O atraso é devido à demora na votação da Lei de Diretrizes Orçamentárias. A previsão é de que o orçamento seja votado só depois do dia 5 de fevereiro, após recesso dos vereadores.

Publicado em: 02 de Fevereiro de 2018
Foto Por: Reprodução/TV Anhanguera
Autor: G1
Fonte: G1
Câmara de vereadores de Palmas ainda não aprovou orçamento de 2018

Palmas é a única capital do país que ainda não tem um orçamento aprovado para 2018. O levantamento foi feito pelo G1. O projeto da Lei Orçamentária Anual (LOA) de 2018 foi enviado à Câmara de Vereadores em novembro de 2017, mas ainda não foi aprovado. O orçamento previsto para este ano é de R$ 1,32 bilhão.

A votação da LOA, que fixa o orçamento para cada setor da administração pública, ainda não tem prazo para ser realizada. Isso porque a Câmara de Vereadores está de recesso e só volta no próximo dia 5, quando o projeto vai começar a ser analisado.

O mesmo atraso aconteceu com a Lei de Diretrizes Orçamentária (LDO), que determina as prioridades para o orçamento e só foi aprovada no último dia 22 de janeiro. Segundo a legislação do município, a LDO deve ser votada antes do encerramento de cada ano.

"Como o prefeito não tinha os votos necessários para aprovar os projetos conforme o seu interesse, o presidente, vereador Folha (PSD), simplesmente conduzia a casa conforme os interesses do executivo. E assim, ele ficou segurando as votações, não pautou a LDO durante muito tempo e evitou que fosse votada pelos demais vereadores", afirmou o vereador Junior Geo (Pros), líder da oposição.

Como consequência da demora em decidir sobre a LDO, a Lei Orçamentária Anual também ficou emperrada. "A LOA, que ainda não foi colocada em pauta, não foi votada porque a LDO atrasou e consequentemente houve o atraso da LOA", explicou o vereador.

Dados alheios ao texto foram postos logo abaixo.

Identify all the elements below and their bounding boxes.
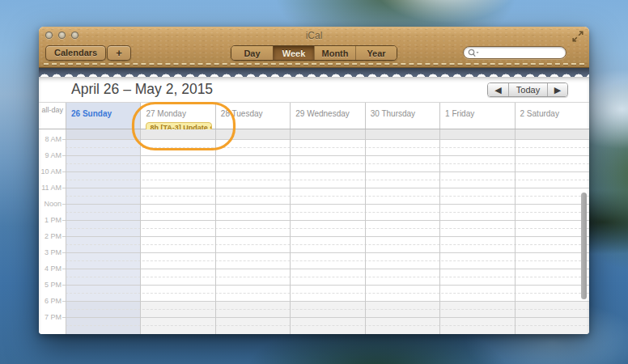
allday-label: all-day — [41, 106, 63, 114]
time-label: 3 PM — [39, 248, 62, 256]
time-label: 11 AM — [39, 184, 62, 192]
time-label: 10 AM — [39, 167, 62, 176]
allday-gutter: all-day — [39, 103, 66, 129]
search-input[interactable] — [482, 48, 561, 57]
tab-year[interactable]: Year — [355, 46, 397, 60]
time-label: 4 PM — [39, 265, 62, 273]
time-label: 9 AM — [39, 151, 62, 159]
previous-week-button[interactable]: ◀ — [488, 83, 508, 96]
day-header-wednesday[interactable]: 29 Wednesday — [290, 103, 364, 129]
time-label: 6 PM — [39, 297, 62, 305]
add-calendar-button[interactable]: + — [107, 45, 131, 61]
search-icon — [468, 49, 480, 58]
fullscreen-icon[interactable] — [572, 31, 583, 42]
app-window: iCal Calendars + Day Week Month Year Apr… — [39, 27, 589, 334]
tab-day[interactable]: Day — [231, 46, 273, 60]
day-header-monday[interactable]: 27 Monday 8h [TA-3] Update s… — [140, 103, 214, 129]
titlebar: iCal Calendars + Day Week Month Year — [39, 27, 589, 68]
week-title: April 26 – May 2, 2015 — [71, 81, 213, 98]
hour-lines — [62, 139, 589, 333]
view-switcher: Day Week Month Year — [231, 45, 397, 61]
next-week-button[interactable]: ▶ — [547, 83, 567, 96]
day-header-sunday[interactable]: 26 Sunday — [66, 103, 140, 129]
time-label: 1 PM — [39, 216, 62, 224]
day-header-saturday[interactable]: 2 Saturday — [515, 103, 589, 129]
scrollbar-thumb[interactable] — [581, 193, 587, 299]
week-navigation: ◀ Today ▶ — [487, 83, 568, 97]
pre-morning-band — [66, 129, 589, 139]
today-button[interactable]: Today — [508, 83, 547, 96]
calendar-header: April 26 – May 2, 2015 ◀ Today ▶ — [39, 77, 589, 102]
time-label: 7 PM — [39, 313, 62, 321]
day-header-friday[interactable]: 1 Friday — [439, 103, 514, 129]
calendars-button[interactable]: Calendars — [45, 45, 106, 61]
day-header-row: all-day 26 Sunday 27 Monday 8h [TA-3] Up… — [39, 102, 589, 129]
time-label: 8 AM — [39, 135, 62, 143]
search-field[interactable] — [463, 46, 566, 59]
week-grid[interactable]: 8 AM 9 AM 10 AM 11 AM Noon 1 PM 2 PM 3 P… — [39, 129, 589, 334]
day-header-tuesday[interactable]: 28 Tuesday — [215, 103, 290, 129]
time-label: Noon — [39, 200, 62, 208]
time-label: 5 PM — [39, 281, 62, 289]
time-label: 2 PM — [39, 232, 62, 240]
calendar-content: April 26 – May 2, 2015 ◀ Today ▶ all-day… — [39, 77, 589, 334]
window-title: iCal — [39, 30, 589, 41]
day-header-thursday[interactable]: 30 Thursday — [365, 103, 439, 129]
tab-month[interactable]: Month — [314, 46, 355, 60]
desktop-wallpaper: { "window": { "title": "iCal" }, "toolba… — [0, 0, 628, 364]
tab-week[interactable]: Week — [273, 46, 314, 60]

Sem a votação do novo orçamento, a administração pública fica vinculada e restrita aos valores do exercício anterior, não podendo aumentar os investimentos ou fazer novos gastos diferentes dos previstos na LOA de 2017.

Outro lado

Segundo a prefeitura, a LDO foi encaminhada à Câmara de Vereadores em outubro e a LOA em novembro. Como a última ainda não foi aprovada, de acordo com o município, é admitido à execução provisória do orçamento.

Com isso, é permitido o desenvolvimento de despesas com as obrigações como salários do funcionalismo, despesas com saúde e educação, despesas previdenciárias entre outras. "Permite, ainda, a execução das despesas urgentes e imprescindíveis, do qual sem sua execução ocasionaria prejuízo à prestação dos serviços públicos. Estas despesas estão limitadas a 1/12 (um doze avos) de seu valor proposto, até que a LOA seja sancionada", explicou a prefeitura.

A Câmara de Vereadores foi questionada sobre os atrasos, mas ainda não respondeu. A reportagem também ligou para a assessoria do vereador Folha, assim como para o próprio parlamentar, mas as ligações não foram atendidas.